_Exercise material_
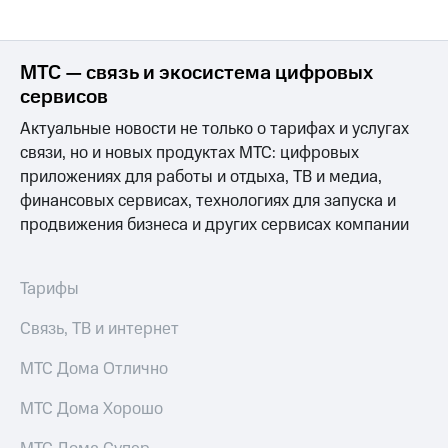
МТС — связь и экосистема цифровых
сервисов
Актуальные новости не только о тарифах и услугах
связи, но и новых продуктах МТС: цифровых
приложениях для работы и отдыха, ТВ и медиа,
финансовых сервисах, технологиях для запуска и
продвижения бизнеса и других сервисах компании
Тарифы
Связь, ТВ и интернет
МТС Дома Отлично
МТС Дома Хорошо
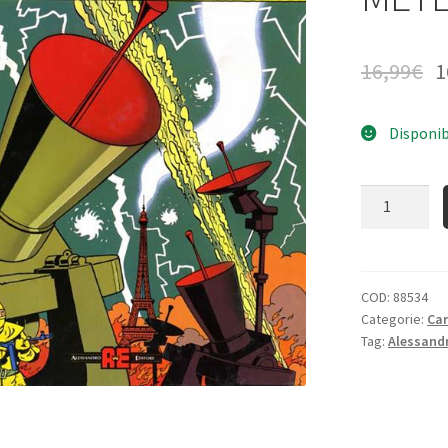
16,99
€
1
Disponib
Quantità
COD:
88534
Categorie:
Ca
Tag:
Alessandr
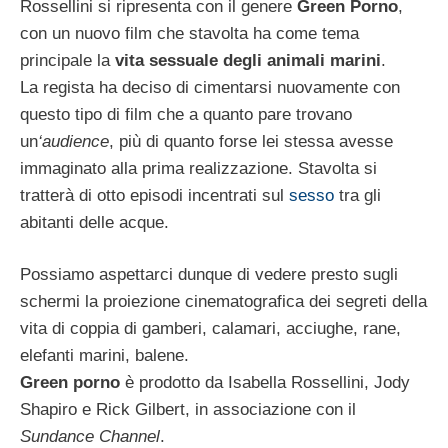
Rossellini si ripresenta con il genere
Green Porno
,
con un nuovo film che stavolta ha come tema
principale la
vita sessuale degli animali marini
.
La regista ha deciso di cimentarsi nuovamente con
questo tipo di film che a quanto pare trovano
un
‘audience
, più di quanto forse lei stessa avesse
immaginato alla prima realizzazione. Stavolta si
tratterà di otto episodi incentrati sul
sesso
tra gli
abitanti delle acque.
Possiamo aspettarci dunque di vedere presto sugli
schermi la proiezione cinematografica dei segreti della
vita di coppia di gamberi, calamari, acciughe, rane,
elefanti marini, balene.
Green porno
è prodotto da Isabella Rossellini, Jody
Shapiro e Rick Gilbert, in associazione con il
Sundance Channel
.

_Task to carry out_
The answer should consist of all the records, duplicated exactly, with no images included.

_Response box_
МТС — связь и экосистема цифровых
сервисов
Актуальные новости не только о тарифах и услугах
связи, но и новых продуктах МТС: цифровых
приложениях для работы и отдыха, ТВ и медиа,
финансовых сервисах, технологиях для запуска и
продвижения бизнеса и других сервисах компании
Тарифы
Связь, ТВ и интернет
МТС Дома Отлично
МТС Дома Хорошо
16,99
€
1
Disponib
Quantità
COD:
88534
Categorie:
Ca
Tag:
Alessandr
Rossellini si ripresenta con il genere
Green Porno
,
con un nuovo film che stavolta ha come tema
principale la
vita sessuale degli animali marini
.
La regista ha deciso di cimentarsi nuovamente con
questo tipo di film che a quanto pare trovano
un
‘audience
, più di quanto forse lei stessa avesse
immaginato alla prima realizzazione. Stavolta si
tratterà di otto episodi incentrati sul
sesso
tra gli
abitanti delle acque.
Possiamo aspettarci dunque di vedere presto sugli
schermi la proiezione cinematografica dei segreti della
vita di coppia di gamberi, calamari, acciughe, rane,
elefanti marini, balene.
Green porno
è prodotto da Isabella Rossellini, Jody
Shapiro e Rick Gilbert, in associazione con il
Sundance Channel
.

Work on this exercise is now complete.